Biochemistry 1 Flashcards
Amino Acid Backbone
Alpha carbon, amine group, carboxyl group, side chain (R group).
Amino acids are amphoteric.
At low pH both the amine and carboxylic acid are protonated.
- NH3+ pKa 9.5
- COOH pKa 2
Above pH of 2, but below 9.5: COO- and NH3+ (zwitterion).
Above pH of 9.5: COO- and NH2
AA Acidity and Basicity
AA are characterized as acidic or basic based on the pKa of their side chain (R group)

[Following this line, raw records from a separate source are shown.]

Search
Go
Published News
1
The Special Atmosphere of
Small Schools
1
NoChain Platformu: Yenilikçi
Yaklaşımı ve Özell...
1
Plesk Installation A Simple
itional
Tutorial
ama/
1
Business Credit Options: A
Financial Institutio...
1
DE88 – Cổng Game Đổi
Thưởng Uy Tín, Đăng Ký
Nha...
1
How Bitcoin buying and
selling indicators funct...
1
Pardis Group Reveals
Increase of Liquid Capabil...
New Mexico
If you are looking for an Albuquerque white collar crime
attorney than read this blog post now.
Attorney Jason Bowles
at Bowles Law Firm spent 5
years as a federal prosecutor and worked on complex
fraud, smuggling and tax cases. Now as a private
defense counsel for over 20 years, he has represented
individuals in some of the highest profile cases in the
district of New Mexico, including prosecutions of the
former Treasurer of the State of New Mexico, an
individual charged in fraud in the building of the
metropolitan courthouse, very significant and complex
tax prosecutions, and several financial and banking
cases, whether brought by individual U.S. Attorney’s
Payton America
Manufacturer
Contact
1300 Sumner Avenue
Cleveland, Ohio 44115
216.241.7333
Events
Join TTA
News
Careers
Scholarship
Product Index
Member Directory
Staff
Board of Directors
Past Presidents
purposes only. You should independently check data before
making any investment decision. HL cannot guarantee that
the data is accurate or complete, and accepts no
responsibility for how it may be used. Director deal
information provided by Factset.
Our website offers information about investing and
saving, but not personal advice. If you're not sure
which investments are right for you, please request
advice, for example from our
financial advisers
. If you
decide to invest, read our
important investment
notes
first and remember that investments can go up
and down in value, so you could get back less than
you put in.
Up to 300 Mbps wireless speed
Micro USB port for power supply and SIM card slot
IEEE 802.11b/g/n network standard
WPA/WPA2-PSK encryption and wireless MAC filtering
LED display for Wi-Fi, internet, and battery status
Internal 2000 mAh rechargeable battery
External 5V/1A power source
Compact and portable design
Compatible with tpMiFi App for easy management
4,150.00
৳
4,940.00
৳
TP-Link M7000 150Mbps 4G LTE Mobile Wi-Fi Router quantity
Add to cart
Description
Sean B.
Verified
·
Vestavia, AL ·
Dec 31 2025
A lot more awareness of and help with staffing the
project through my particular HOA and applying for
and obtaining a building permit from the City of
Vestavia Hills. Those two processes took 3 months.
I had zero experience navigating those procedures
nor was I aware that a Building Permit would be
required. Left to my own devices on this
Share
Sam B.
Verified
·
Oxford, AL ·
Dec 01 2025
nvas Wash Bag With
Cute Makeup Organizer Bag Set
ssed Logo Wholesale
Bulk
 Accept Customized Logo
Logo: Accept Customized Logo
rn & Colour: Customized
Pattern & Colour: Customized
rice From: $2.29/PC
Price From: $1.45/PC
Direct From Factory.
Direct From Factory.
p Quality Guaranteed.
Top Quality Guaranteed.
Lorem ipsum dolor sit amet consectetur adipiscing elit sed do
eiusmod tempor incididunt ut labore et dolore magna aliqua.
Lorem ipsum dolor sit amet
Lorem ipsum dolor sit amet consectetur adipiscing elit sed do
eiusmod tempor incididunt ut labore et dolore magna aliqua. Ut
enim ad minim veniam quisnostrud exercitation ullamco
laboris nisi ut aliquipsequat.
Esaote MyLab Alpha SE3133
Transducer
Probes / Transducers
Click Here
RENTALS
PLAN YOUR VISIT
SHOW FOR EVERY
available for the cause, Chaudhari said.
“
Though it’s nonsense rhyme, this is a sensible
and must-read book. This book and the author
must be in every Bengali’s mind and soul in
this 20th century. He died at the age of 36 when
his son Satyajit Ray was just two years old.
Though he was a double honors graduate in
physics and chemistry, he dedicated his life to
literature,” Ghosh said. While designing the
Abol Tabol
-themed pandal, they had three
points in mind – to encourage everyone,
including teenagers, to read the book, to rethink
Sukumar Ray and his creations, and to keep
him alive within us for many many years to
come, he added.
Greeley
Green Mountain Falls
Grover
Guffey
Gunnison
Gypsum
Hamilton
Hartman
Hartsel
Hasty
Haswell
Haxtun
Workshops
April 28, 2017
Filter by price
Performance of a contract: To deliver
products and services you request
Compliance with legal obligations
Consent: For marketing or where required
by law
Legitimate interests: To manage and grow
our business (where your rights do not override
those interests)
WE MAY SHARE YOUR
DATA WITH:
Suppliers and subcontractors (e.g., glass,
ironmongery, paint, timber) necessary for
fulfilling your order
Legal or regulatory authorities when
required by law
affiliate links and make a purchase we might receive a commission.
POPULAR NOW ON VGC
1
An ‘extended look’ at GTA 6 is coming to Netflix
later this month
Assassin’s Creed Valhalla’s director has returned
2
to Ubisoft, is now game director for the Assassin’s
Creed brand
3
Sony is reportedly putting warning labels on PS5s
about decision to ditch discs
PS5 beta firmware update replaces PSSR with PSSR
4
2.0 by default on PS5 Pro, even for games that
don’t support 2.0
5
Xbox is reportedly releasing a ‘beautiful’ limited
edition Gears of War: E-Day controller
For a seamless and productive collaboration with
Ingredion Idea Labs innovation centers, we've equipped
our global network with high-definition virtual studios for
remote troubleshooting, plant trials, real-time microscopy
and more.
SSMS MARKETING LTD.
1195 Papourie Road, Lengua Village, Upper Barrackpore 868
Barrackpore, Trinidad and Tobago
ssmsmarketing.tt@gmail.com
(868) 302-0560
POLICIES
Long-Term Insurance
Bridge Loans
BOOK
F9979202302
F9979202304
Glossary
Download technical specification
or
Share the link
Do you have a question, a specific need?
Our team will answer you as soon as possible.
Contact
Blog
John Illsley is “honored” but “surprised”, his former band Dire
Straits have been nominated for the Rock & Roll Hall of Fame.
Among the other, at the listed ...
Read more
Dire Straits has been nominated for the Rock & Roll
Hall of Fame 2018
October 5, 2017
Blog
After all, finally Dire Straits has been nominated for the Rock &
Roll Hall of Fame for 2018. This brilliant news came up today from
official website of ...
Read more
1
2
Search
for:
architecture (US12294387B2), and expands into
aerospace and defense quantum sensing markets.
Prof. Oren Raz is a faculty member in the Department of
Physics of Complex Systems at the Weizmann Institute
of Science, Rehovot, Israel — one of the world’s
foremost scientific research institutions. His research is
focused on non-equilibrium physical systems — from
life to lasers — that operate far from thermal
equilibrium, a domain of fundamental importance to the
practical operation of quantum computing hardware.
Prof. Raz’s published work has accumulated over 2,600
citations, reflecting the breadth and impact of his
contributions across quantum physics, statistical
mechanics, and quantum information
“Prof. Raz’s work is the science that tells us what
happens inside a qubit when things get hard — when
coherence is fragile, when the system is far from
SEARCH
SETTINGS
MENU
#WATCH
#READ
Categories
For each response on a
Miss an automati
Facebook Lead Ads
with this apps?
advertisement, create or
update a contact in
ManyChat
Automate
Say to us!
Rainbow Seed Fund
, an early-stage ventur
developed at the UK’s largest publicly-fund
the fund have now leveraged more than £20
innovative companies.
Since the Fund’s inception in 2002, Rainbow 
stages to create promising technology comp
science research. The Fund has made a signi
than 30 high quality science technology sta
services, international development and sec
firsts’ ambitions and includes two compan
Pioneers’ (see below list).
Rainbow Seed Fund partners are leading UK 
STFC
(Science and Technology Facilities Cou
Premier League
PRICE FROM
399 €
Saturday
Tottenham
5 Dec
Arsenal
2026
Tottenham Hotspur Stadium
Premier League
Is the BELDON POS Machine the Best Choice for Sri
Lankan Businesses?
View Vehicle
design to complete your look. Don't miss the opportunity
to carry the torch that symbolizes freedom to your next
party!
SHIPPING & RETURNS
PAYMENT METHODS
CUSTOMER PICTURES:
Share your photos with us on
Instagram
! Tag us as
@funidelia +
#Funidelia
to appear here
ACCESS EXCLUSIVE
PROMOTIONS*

-Acidic if R group contains a carboxyl group; basic if R group contains amine
When the pH of solution=pKa of the side chain, half of the AA that R group protonated, and half have it deprotonated; as pH rises, the amount of AA with the R group deprotonated increases towards 100%.
pKa’s to know
- Asp (4)
- Glu (4)
- His (6.5)
- Lys (10)
- Arg (12)
Hydrophilic or Hydrophobic
Amino acids are characterized as hydrophilic (polar) or hydrophobic (non-polar) based on their side chains.
Non-polar/hydrophobic: R group is alkyl or aromatic.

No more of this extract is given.